··· Given data ···

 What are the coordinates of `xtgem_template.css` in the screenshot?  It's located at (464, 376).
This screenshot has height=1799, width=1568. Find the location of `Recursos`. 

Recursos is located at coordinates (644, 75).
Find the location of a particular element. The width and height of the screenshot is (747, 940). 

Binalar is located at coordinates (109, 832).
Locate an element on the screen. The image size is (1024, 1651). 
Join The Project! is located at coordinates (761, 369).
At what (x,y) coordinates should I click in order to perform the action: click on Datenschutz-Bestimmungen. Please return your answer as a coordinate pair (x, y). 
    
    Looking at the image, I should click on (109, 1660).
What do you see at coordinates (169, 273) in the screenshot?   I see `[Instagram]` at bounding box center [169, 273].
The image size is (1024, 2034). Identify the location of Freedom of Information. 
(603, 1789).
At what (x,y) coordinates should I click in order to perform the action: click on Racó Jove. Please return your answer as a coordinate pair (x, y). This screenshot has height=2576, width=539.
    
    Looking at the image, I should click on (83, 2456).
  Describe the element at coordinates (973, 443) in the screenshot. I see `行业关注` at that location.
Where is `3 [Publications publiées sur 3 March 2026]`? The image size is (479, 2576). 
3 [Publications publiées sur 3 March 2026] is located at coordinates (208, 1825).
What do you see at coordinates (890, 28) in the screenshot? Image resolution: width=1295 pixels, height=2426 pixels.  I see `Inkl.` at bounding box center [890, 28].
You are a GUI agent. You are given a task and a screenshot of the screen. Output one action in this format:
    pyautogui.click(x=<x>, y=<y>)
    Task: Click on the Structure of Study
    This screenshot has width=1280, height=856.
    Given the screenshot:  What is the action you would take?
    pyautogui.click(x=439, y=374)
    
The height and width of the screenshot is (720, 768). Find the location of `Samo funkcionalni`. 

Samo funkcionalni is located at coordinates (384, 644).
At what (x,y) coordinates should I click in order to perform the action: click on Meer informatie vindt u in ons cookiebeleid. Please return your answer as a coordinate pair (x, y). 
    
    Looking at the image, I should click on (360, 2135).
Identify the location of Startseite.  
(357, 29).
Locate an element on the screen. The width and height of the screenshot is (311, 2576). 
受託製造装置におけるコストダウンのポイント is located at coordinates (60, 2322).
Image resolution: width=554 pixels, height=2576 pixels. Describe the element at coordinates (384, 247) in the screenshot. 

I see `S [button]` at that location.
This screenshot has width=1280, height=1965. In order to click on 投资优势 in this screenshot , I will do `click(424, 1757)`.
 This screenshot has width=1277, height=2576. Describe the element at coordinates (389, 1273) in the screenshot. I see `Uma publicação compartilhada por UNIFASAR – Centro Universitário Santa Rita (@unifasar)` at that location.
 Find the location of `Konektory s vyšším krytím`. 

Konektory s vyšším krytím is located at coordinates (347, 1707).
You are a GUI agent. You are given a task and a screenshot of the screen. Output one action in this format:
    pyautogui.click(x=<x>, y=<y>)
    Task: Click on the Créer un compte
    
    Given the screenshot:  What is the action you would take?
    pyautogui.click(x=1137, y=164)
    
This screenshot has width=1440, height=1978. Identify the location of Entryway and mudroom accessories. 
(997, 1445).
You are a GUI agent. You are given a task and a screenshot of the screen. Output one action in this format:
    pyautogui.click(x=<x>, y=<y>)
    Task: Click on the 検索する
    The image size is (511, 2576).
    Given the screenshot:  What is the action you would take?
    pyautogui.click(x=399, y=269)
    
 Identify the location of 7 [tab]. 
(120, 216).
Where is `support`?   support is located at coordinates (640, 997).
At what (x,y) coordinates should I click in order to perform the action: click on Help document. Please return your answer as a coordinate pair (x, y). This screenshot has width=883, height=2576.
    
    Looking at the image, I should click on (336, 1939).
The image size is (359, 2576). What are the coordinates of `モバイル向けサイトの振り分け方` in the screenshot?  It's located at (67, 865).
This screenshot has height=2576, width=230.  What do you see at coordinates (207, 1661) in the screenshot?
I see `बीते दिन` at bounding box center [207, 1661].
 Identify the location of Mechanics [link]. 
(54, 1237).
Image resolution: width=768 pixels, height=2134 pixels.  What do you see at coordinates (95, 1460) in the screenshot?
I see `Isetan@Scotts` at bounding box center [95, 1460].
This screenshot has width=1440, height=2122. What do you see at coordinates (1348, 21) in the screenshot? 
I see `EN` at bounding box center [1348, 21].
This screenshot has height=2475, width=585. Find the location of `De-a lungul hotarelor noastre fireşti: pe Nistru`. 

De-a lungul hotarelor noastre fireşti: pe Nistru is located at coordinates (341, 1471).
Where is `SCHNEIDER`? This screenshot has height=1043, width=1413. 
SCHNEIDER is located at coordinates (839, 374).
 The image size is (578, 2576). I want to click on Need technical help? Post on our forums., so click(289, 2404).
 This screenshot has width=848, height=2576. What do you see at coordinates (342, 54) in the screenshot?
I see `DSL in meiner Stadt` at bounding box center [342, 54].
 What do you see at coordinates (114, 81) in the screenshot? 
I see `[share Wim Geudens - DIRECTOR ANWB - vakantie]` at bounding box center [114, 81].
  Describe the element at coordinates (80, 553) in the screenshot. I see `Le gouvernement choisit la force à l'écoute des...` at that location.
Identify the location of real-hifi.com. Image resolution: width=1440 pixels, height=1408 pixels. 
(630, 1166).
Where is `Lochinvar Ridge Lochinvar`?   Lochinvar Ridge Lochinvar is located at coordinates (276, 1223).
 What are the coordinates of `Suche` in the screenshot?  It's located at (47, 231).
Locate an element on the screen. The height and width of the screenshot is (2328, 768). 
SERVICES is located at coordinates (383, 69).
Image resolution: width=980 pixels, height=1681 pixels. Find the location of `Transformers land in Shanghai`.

···

Problem
An exact copy of the listing is the goal. Transcribe it in full.

Response to this exercise
 What are the coordinates of `xtgem_template.css` in the screenshot?  It's located at (464, 376).
This screenshot has height=1799, width=1568. Find the location of `Recursos`. 

Recursos is located at coordinates (644, 75).
Find the location of a particular element. The width and height of the screenshot is (747, 940). 

Binalar is located at coordinates (109, 832).
Locate an element on the screen. The image size is (1024, 1651). 
Join The Project! is located at coordinates (761, 369).
At what (x,y) coordinates should I click in order to perform the action: click on Datenschutz-Bestimmungen. Please return your answer as a coordinate pair (x, y). 
    
    Looking at the image, I should click on (109, 1660).
What do you see at coordinates (169, 273) in the screenshot?   I see `[Instagram]` at bounding box center [169, 273].
The image size is (1024, 2034). Identify the location of Freedom of Information. 
(603, 1789).
At what (x,y) coordinates should I click in order to perform the action: click on Racó Jove. Please return your answer as a coordinate pair (x, y). This screenshot has height=2576, width=539.
    
    Looking at the image, I should click on (83, 2456).
  Describe the element at coordinates (973, 443) in the screenshot. I see `行业关注` at that location.
Where is `3 [Publications publiées sur 3 March 2026]`? The image size is (479, 2576). 
3 [Publications publiées sur 3 March 2026] is located at coordinates (208, 1825).
What do you see at coordinates (890, 28) in the screenshot? Image resolution: width=1295 pixels, height=2426 pixels.  I see `Inkl.` at bounding box center [890, 28].
You are a GUI agent. You are given a task and a screenshot of the screen. Output one action in this format:
    pyautogui.click(x=<x>, y=<y>)
    Task: Click on the Structure of Study
    This screenshot has width=1280, height=856.
    Given the screenshot:  What is the action you would take?
    pyautogui.click(x=439, y=374)
    
The height and width of the screenshot is (720, 768). Find the location of `Samo funkcionalni`. 

Samo funkcionalni is located at coordinates (384, 644).
At what (x,y) coordinates should I click in order to perform the action: click on Meer informatie vindt u in ons cookiebeleid. Please return your answer as a coordinate pair (x, y). 
    
    Looking at the image, I should click on (360, 2135).
Identify the location of Startseite.  
(357, 29).
Locate an element on the screen. The width and height of the screenshot is (311, 2576). 
受託製造装置におけるコストダウンのポイント is located at coordinates (60, 2322).
Image resolution: width=554 pixels, height=2576 pixels. Describe the element at coordinates (384, 247) in the screenshot. 

I see `S [button]` at that location.
This screenshot has width=1280, height=1965. In order to click on 投资优势 in this screenshot , I will do `click(424, 1757)`.
 This screenshot has width=1277, height=2576. Describe the element at coordinates (389, 1273) in the screenshot. I see `Uma publicação compartilhada por UNIFASAR – Centro Universitário Santa Rita (@unifasar)` at that location.
 Find the location of `Konektory s vyšším krytím`. 

Konektory s vyšším krytím is located at coordinates (347, 1707).
You are a GUI agent. You are given a task and a screenshot of the screen. Output one action in this format:
    pyautogui.click(x=<x>, y=<y>)
    Task: Click on the Créer un compte
    
    Given the screenshot:  What is the action you would take?
    pyautogui.click(x=1137, y=164)
    
This screenshot has width=1440, height=1978. Identify the location of Entryway and mudroom accessories. 
(997, 1445).
You are a GUI agent. You are given a task and a screenshot of the screen. Output one action in this format:
    pyautogui.click(x=<x>, y=<y>)
    Task: Click on the 検索する
    The image size is (511, 2576).
    Given the screenshot:  What is the action you would take?
    pyautogui.click(x=399, y=269)
    
 Identify the location of 7 [tab]. 
(120, 216).
Where is `support`?   support is located at coordinates (640, 997).
At what (x,y) coordinates should I click in order to perform the action: click on Help document. Please return your answer as a coordinate pair (x, y). This screenshot has width=883, height=2576.
    
    Looking at the image, I should click on (336, 1939).
The image size is (359, 2576). What are the coordinates of `モバイル向けサイトの振り分け方` in the screenshot?  It's located at (67, 865).
This screenshot has height=2576, width=230.  What do you see at coordinates (207, 1661) in the screenshot?
I see `बीते दिन` at bounding box center [207, 1661].
 Identify the location of Mechanics [link]. 
(54, 1237).
Image resolution: width=768 pixels, height=2134 pixels.  What do you see at coordinates (95, 1460) in the screenshot?
I see `Isetan@Scotts` at bounding box center [95, 1460].
This screenshot has width=1440, height=2122. What do you see at coordinates (1348, 21) in the screenshot? 
I see `EN` at bounding box center [1348, 21].
This screenshot has height=2475, width=585. Find the location of `De-a lungul hotarelor noastre fireşti: pe Nistru`. 

De-a lungul hotarelor noastre fireşti: pe Nistru is located at coordinates (341, 1471).
Where is `SCHNEIDER`? This screenshot has height=1043, width=1413. 
SCHNEIDER is located at coordinates (839, 374).
 The image size is (578, 2576). I want to click on Need technical help? Post on our forums., so click(289, 2404).
 This screenshot has width=848, height=2576. What do you see at coordinates (342, 54) in the screenshot?
I see `DSL in meiner Stadt` at bounding box center [342, 54].
 What do you see at coordinates (114, 81) in the screenshot? 
I see `[share Wim Geudens - DIRECTOR ANWB - vakantie]` at bounding box center [114, 81].
  Describe the element at coordinates (80, 553) in the screenshot. I see `Le gouvernement choisit la force à l'écoute des...` at that location.
Identify the location of real-hifi.com. Image resolution: width=1440 pixels, height=1408 pixels. 
(630, 1166).
Where is `Lochinvar Ridge Lochinvar`?   Lochinvar Ridge Lochinvar is located at coordinates (276, 1223).
 What are the coordinates of `Suche` in the screenshot?  It's located at (47, 231).
Locate an element on the screen. The height and width of the screenshot is (2328, 768). 
SERVICES is located at coordinates (383, 69).
Image resolution: width=980 pixels, height=1681 pixels. Find the location of `Transformers land in Shanghai`.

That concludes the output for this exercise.